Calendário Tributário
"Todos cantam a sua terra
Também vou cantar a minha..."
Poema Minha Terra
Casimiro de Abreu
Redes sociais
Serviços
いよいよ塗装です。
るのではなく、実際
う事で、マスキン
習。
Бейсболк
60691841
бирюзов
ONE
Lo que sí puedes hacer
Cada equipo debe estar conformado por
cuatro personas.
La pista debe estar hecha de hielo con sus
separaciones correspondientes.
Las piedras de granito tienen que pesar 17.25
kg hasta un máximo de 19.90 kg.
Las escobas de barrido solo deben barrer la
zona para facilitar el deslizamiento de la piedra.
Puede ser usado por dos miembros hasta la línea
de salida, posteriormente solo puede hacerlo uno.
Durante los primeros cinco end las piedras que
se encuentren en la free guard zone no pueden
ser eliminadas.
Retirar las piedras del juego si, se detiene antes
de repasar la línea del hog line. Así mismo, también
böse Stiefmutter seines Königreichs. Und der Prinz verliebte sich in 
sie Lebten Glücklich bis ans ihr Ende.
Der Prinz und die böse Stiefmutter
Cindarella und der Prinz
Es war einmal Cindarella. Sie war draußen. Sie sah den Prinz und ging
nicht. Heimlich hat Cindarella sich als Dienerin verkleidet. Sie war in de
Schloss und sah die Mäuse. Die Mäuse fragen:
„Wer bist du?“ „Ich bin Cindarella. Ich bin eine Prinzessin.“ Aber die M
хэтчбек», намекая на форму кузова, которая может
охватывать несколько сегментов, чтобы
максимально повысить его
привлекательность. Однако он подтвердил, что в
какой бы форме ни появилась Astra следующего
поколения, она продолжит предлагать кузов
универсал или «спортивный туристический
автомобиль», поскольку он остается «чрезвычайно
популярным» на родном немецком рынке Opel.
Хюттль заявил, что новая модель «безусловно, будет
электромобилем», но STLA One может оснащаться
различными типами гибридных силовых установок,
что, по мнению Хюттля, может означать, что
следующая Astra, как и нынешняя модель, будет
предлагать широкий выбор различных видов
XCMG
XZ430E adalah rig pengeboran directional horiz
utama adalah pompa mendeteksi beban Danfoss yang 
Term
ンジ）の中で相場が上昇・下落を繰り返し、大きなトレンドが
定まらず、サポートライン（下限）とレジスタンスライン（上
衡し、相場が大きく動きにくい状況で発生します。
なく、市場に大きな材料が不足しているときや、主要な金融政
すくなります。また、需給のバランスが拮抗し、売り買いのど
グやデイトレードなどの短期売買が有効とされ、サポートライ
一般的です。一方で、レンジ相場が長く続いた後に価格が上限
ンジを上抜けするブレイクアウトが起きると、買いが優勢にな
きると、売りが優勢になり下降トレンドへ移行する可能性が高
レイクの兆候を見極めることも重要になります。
········
WORK INSTRUCTION:
Reproduce, with no other lines, the run of lines that begins with the one containing "utama adalah pompa" and ends with the last line of the material.

WRITTEN RESPONSE:
utama adalah pompa mendeteksi beban Danfoss yang 
Term
ンジ）の中で相場が上昇・下落を繰り返し、大きなトレンドが
定まらず、サポートライン（下限）とレジスタンスライン（上
衡し、相場が大きく動きにくい状況で発生します。
なく、市場に大きな材料が不足しているときや、主要な金融政
すくなります。また、需給のバランスが拮抗し、売り買いのど
グやデイトレードなどの短期売買が有効とされ、サポートライ
一般的です。一方で、レンジ相場が長く続いた後に価格が上限
ンジを上抜けするブレイクアウトが起きると、買いが優勢にな
きると、売りが優勢になり下降トレンドへ移行する可能性が高
レイクの兆候を見極めることも重要になります。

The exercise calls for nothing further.